Attribution of Subtropical Versus Subpolar Atlantic Overturning Variability

David Philip Marshall, University of Oxford, Department of Earth Sciences, Oxford, United Kingdom, Yavor Kostov, University of Exeter, Exeter, United Kingdom and David Philip Marshall, University of Oxford, Oxford, United Kingdom
Abstract:
The Atlantic meridional overturning circulation (AMOC) is important for regional and global climate due to its key role in the uptake and redistribution of heat, carbon and other tracers. Establishing the causes of historical variability in the AMOC can help us understand how the circulation responds to natural and anthropogenic changes at the ocean surface.
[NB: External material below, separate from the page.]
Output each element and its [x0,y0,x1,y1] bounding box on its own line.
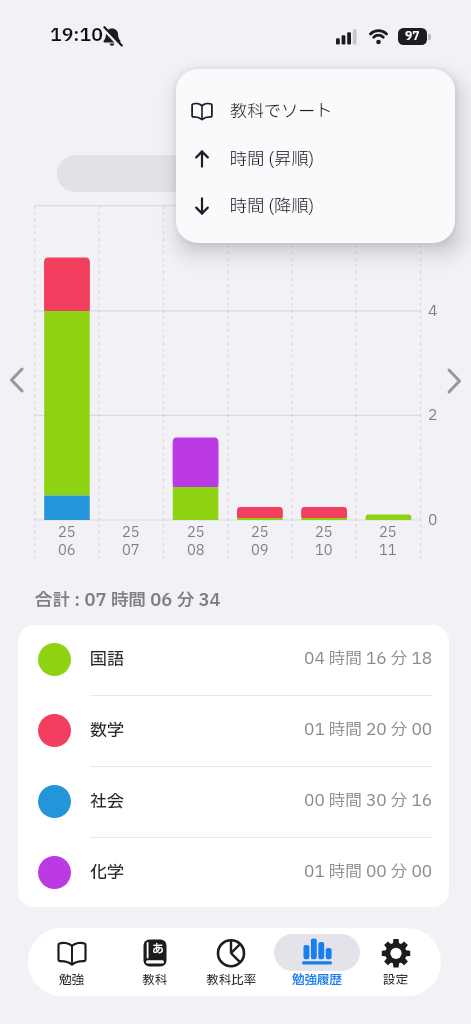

However, attributing observed AMOC variability and inferring causal relationships is challenging because the AMOC is influenced by multiple factors which co-vary and whose impacts can persist for several years. Here we unambiguously attribute observed and modelled variability in the AMOC at the latitudes of two recent observational arrays to surface winds, temperatures and salinities. We use algorithmic differentiation of an ocean general circulation model that has been optimized using historical observations (the ECCO-v3 state estimate) to compute the time-dependent response of the AMOC at 26N and across the OSNAP East mooring array to a change in sea surface temperature, sea surface salinity and surface wind stress. We convolve these Green’s functions with best-estimates of 1992-2016 surface properties to reconstruct variability in the overturning circulation. We find that, on inter-annual timescales, AMOC variability at 26N is overwhelmingly dominated by a linear response to local wind stress. Surface density anomalies in the Arctic and subpolar gyre contribute to a longer term trend. Inter-annual AMOC variability across OSNAP East is, however, generated by both local surface density anomalies and remote wind stress, with non-linear processes also important, making it harder to reconstruct and predict. Our results provide powerful motivation for the continued observation of the overturning circulation in the subpolar North Atlantic.